Using the simulated device from lightonml, I’m receiving the output corresponding to the formula |Rx|^2, with R sampled from complex normal (floats values). But real OPU returns uint8, and the mathematical model, that generates these values is not very clear. So |Rx|^2 was somehow squashed between 0 and 255 and discretized. How to make a simulated device return values like the real OPU?
Since it is difficult to model interference with billions of coefficients, the best we have found is to rescale the output in [0, 255] and quantize afterward. Rescaling is similar to tweaking the exposure time on the output device, and quantization is what happens in the hardware.
Is it possible to retrieve this normalization constant beforehand to rescale real opu’s back? It is quite uncomfortable when you adjusted hyperparameters of the model for simulated OPU where output is real somewhere between 0 and 2, and in practice, you getting OPU output in [0,255]
Dear Bogdan, you’re right. However, there are some cases where we prefer to output the raw OPU output instead of a rescaled version. We figured it is easy for users to rescale it by themselves afterward but we may add this option in the next versions.
Given your use case in a NN pipeline, I guess it’s better for you to rescale the output of the real OPU to have a nicer range.
To have (roughly) the same range between simulated and real, you can rescale the output of the real OPU by dividing it by 21. There will still be differences in the distributions (the simulated one has more mass close to zero) but the range of values you see should be about the same. Note that this calibration is done for an input with 50% ones, so if your input is very sparse or very dense this normalization might change.

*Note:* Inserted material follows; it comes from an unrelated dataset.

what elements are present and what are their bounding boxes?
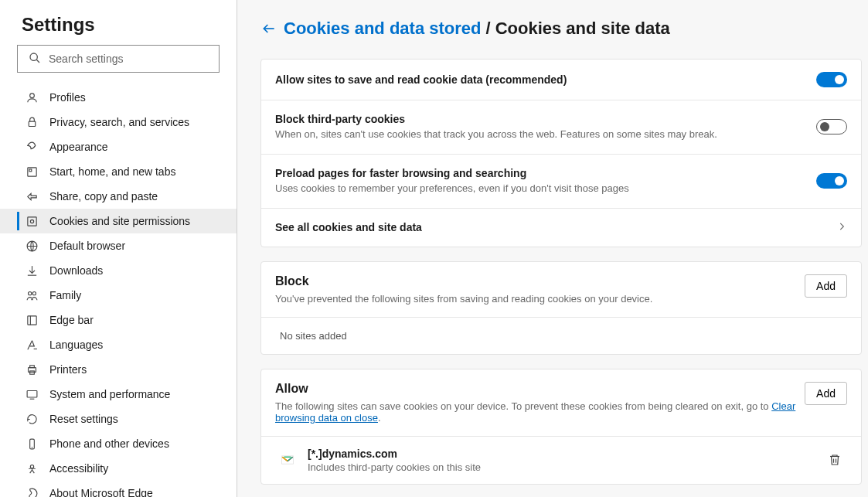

Yes, I clearly understand that you would not (and should not) change the library for me :). And I’m trying to do exactly what you proposed - rescale OPUs output. And I not quite understand how constant scaling could work. Intuitively if we have 2n-dimensional input (with 0.5 chance of 1 of course), receiver should get more light, than when input is n-dimensional (with the same rates of ones). So the rescaling probably have to depend from input dimensionality.

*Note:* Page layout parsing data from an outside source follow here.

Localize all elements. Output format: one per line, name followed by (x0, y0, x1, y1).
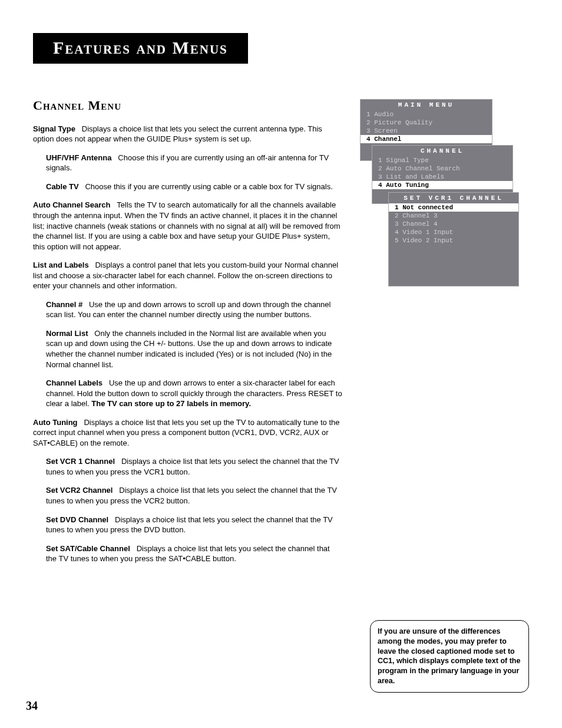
section-title: Channel Menu (33, 97, 342, 114)
entry-label: Normal List (46, 329, 94, 338)
entry: Set SAT/Cable ChannelDisplays a choice l… (46, 543, 342, 564)
osd-row: 2 Channel 3 (389, 212, 518, 220)
entry: List and LabelsDisplays a control panel … (33, 260, 342, 291)
osd-title: SET VCR1 CHANNEL (389, 193, 518, 203)
entry-label: UHF/VHF Antenna (46, 153, 118, 162)
chapter-header: Features and Menus (33, 33, 248, 64)
osd-row: 4 Video 1 Input (389, 228, 518, 236)
osd-title: CHANNEL (372, 146, 513, 156)
osd-row: 3 List and Labels (372, 173, 513, 181)
osd-row: 4 Channel (361, 135, 492, 143)
entry: Set VCR 1 ChannelDisplays a choice list … (46, 456, 342, 477)
left-column: Channel Menu Signal TypeDisplays a choic… (33, 97, 342, 572)
entry-bold-tail: The TV can store up to 27 labels in memo… (91, 399, 251, 408)
osd-title: MAIN MENU (361, 100, 492, 110)
entry: Normal ListOnly the channels included in… (46, 328, 342, 370)
osd-set-vcr1-menu: SET VCR1 CHANNEL 1 Not connected2 Channe… (388, 192, 519, 286)
osd-row: 1 Audio (361, 110, 492, 118)
entry: Channel LabelsUse the up and down arrows… (46, 378, 342, 409)
entry-label: Auto Tuning (33, 418, 84, 427)
osd-row: 5 Video 2 Input (389, 236, 518, 245)
entry: Signal TypeDisplays a choice list that l… (33, 124, 342, 144)
osd-row: 2 Auto Channel Search (372, 164, 513, 173)
osd-row: 2 Picture Quality (361, 118, 492, 127)
entry-label: Signal Type (33, 124, 82, 133)
entry-label: Set SAT/Cable Channel (46, 544, 137, 553)
entry-label: Set DVD Channel (46, 515, 115, 524)
entry-label: List and Labels (33, 261, 95, 269)
entry-label: Set VCR2 Channel (46, 486, 119, 495)
entry-label: Channel Labels (46, 378, 109, 387)
osd-row: 4 Auto Tuning (372, 181, 513, 189)
entry: Set DVD ChannelDisplays a choice list th… (46, 515, 342, 535)
entry-label: Set VCR 1 Channel (46, 457, 121, 466)
osd-row: 3 Screen (361, 127, 492, 135)
entry: UHF/VHF AntennaChoose this if you are cu… (46, 153, 342, 173)
right-column: MAIN MENU 1 Audio2 Picture Quality3 Scre… (360, 97, 519, 572)
osd-row: 3 Channel 4 (389, 220, 518, 228)
entry-label: Cable TV (46, 182, 85, 191)
page-number: 34 (26, 699, 38, 713)
osd-row: 1 Signal Type (372, 156, 513, 164)
entry: Set VCR2 ChannelDisplays a choice list t… (46, 485, 342, 506)
entry-label: Auto Channel Search (33, 200, 117, 209)
osd-row: 1 Not connected (389, 203, 518, 212)
entry: Auto TuningDisplays a choice list that l… (33, 417, 342, 449)
note-box: If you are unsure of the differences amo… (370, 620, 529, 693)
entry: Cable TVChoose this if you are currently… (46, 182, 342, 192)
entry: Channel #Use the up and down arrows to s… (46, 299, 342, 320)
entry-label: Channel # (46, 300, 89, 309)
entry: Auto Channel SearchTells the TV to searc… (33, 200, 342, 252)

PS. Did I understand correctly, that very dense vector of data and very sparse one will have different normalization?
I see your point.
If your dimension is relatively small (in the thousands/tens of thousands), the mean of the output will not change much for a 2x change in the dimension.
It might change a lot between a sample with e.g. 10% ones and one with 90% of ones but I think this is a relatively rare occurrence and it would change quite a bit also with properly normalized and high precision multiplication.
My recommendation would be to sample randomly a batch from your data and use it to compute the normalization constant at the beginning. If your dataset is not pathologically distributed (e.g. highly non-iid), this should be enough to ensure nice behavior for all other batches.